My research focuses on solving failure modes of causal inference. By immersing myself in the actual work of policy evaluation in a variety of contexts, I encounter issues that statisticians tend to abstract away from. My job market paper offers a concrete example of this approach. Donuts in regression discontinuity designs represent a collision between the manipulation-free world of statistics and the reality that many empirical designs encounter limited degrees of manipulation. My work in that setting is to identify issues that can arise, and work to solve them, with an eye towards utility for current practice.
- JMP: Partial Identification for Regression Discontinuity Donuts
- Inference in Sythetic Controls with Spillovers – with Jianfei Cao
- Synthetic Control designs rely on SUTVA for inference.

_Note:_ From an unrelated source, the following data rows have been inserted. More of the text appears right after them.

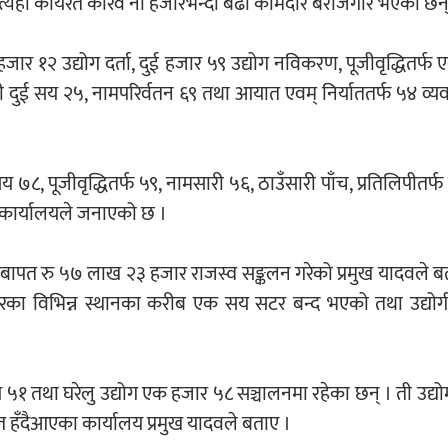
 त्यहाँ कार्यरत करिव नौ हजारभन्दा बढी कामदार बेरोजगार भएका छन्
ार १२ उद्योग दर्ता, दुई हजार ५९ उद्योग नविकरण, पूजीवृद्धितर्फ
पी दुई सय २५, नामपरिर्वतन ६९ तथा आयात एवम् निर्याततर्फ ५४ व्य
 ७८, पूजीवृद्धितर्फ ५९, नामसारी ५६, ठाउँसारी पाँच, प्रतिलिपीतर
ो कार्यालयले जनाएको छ ।
रण बापत रु ५७ लाख २३ हजार राजस्व सङ्कलन गरेको प्रमुख यादवले ब
कपुरका विभिन्न स्थानका करीब एक सय सटर बन्द भएको तथा उद्योग
य ५१ तथा घरेलु उद्योग एक हजार ५८ सञ्चालनमा रहेका छन् । ती उद्य
ित हँदैआएका कार्यालय प्रमुख यादवले बताए ।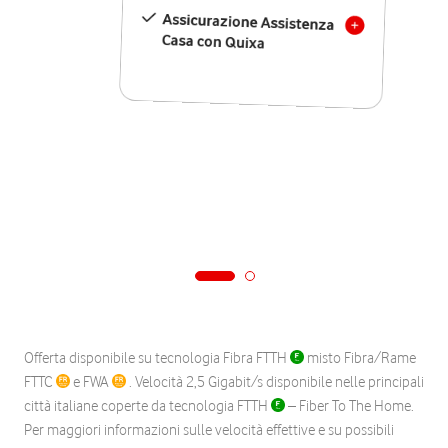
Assicurazione Assistenza
Casa con Quixa
Offerta disponibile su tecnologia Fibra FTTH
misto Fibra/Rame
FTTC
e FWA
. Velocità 2,5 Gigabit/s disponibile nelle principali
città italiane coperte da tecnologia FTTH
– Fiber To The Home.
Per maggiori informazioni sulle velocità effettive e su possibili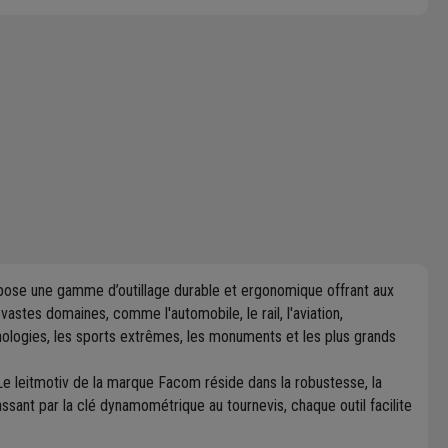
pose une gamme d’outillage durable et ergonomique offrant aux
vastes domaines, comme l'automobile, le rail, l'aviation,
hnologies, les sports extrêmes, les monuments et les plus grands
 Le leitmotiv de la marque Facom réside dans la robustesse, la
 passant par la clé dynamométrique au tournevis, chaque outil facilite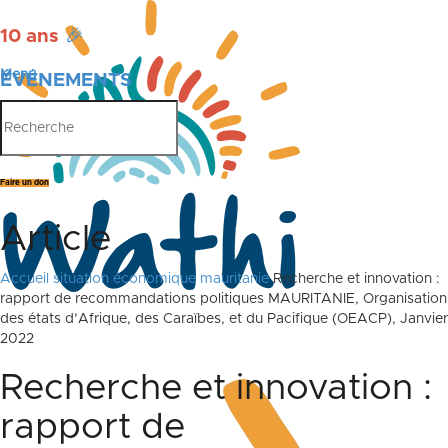
10 ans
🎉
Menu
ÉVÉNEMENTS
PUBLICATIONS
Faire un don
Article
Accueil
situation économique mauritanie
Recherche et innovation :
rapport de recommandations politiques MAURITANIE, Organisation
des états d’Afrique, des Caraïbes, et du Pacifique (OEACP), Janvier
2022
Recherche et innovation :
rapport de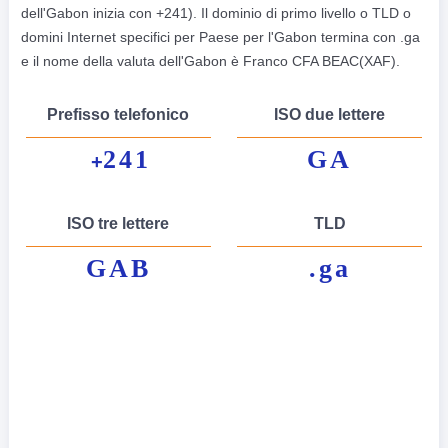
dell'Gabon inizia con +241). Il dominio di primo livello o TLD o
domini Internet specifici per Paese per l'Gabon termina con .ga
e il nome della valuta dell'Gabon è Franco CFA BEAC(XAF).
Prefisso telefonico
ISO due lettere
241
GA
+
ISO tre lettere
TLD
GAB
.ga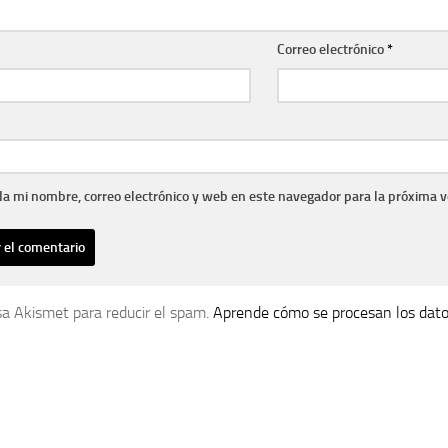
Correo electrónico
*
a mi nombre, correo electrónico y web en este navegador para la próxima 
usa Akismet para reducir el spam.
Aprende cómo se procesan los dato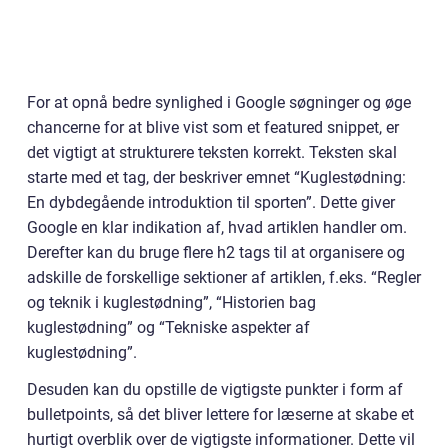
For at opnå bedre synlighed i Google søgninger og øge
chancerne for at blive vist som et featured snippet, er
det vigtigt at strukturere teksten korrekt. Teksten skal
starte med et tag, der beskriver emnet “Kuglestødning:
En dybdegående introduktion til sporten”. Dette giver
Google en klar indikation af, hvad artiklen handler om.
Derefter kan du bruge flere h2 tags til at organisere og
adskille de forskellige sektioner af artiklen, f.eks. “Regler
og teknik i kuglestødning”, “Historien bag
kuglestødning” og “Tekniske aspekter af
kuglestødning”.
Desuden kan du opstille de vigtigste punkter i form af
bulletpoints, så det bliver lettere for læserne at skabe et
hurtigt overblik over de vigtigste informationer. Dette vil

In settings (like spread of covid), where one state’s actions affect outcomes in neighboring states, this may not be reasonable.
- Our paper allows valid inference under weaker assumptions that the spillovers are contained to a known group of states.
- Slides, Paper (and on arXiv)
- Code: R, Matlab
- A new ECDF Two-Sample Test Statistic
Work in Progress
- High Dimensional F-tests – with Panos Toulis and Wenxuan Guo
- F-tests, based on the R-squared, lose validity and power in high-dimensional settings where R-squared = 1. We propose an alternative which is valid under standard conditions, is easily calculated, and has good power properties.
- Waiting for the Hot Hand – with Sam Hirshman and Prof. Nick Polson
- Using sequence wait-time metrics to find the anti-hot-hand in NBA shooting data.
- Credit Card Repayment Strategies
- Looking at strategies that minimize downside risk in the Covid era using transunion data.
- Second Earners and Kindergarten entry – with Tim Dowd
- Looking at household formation consequences of kindergarten entry using RD Donuts and IRS data.